Given data:
· · · ·
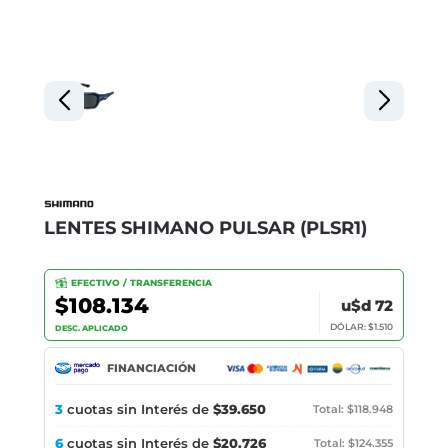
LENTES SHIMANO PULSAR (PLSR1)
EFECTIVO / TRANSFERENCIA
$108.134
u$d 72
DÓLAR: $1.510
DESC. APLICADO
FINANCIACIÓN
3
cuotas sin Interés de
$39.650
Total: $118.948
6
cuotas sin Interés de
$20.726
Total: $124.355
· · · ·
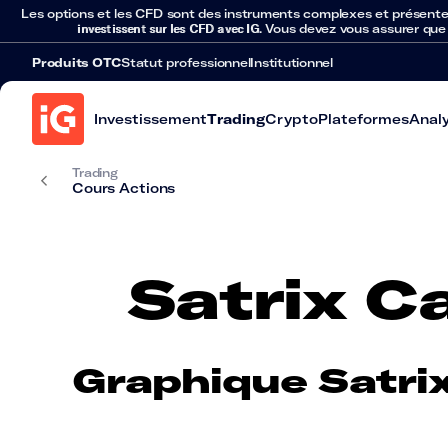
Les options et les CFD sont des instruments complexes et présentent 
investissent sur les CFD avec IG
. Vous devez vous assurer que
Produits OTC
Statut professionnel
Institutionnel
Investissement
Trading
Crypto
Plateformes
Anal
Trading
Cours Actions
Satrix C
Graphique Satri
· · · ·
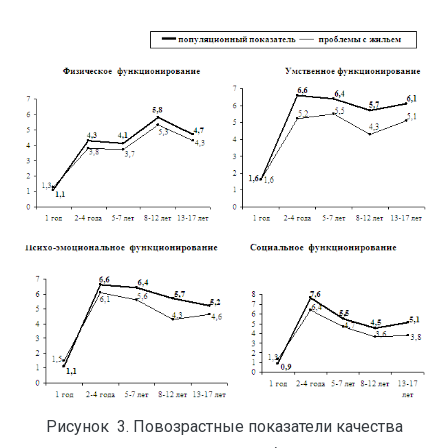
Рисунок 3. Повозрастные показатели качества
· · · ·
Exercise requirements:
Go back to the listing above. Copy word for word the lines from the one with "Produits OTC" through the one with "Graphique Satri", and nothing more.

Exercise result:
Produits OTC
Statut professionnel
Institutionnel
Investissement
Trading
Crypto
Plateformes
Anal
Trading
Cours Actions
Satrix C
Graphique Satri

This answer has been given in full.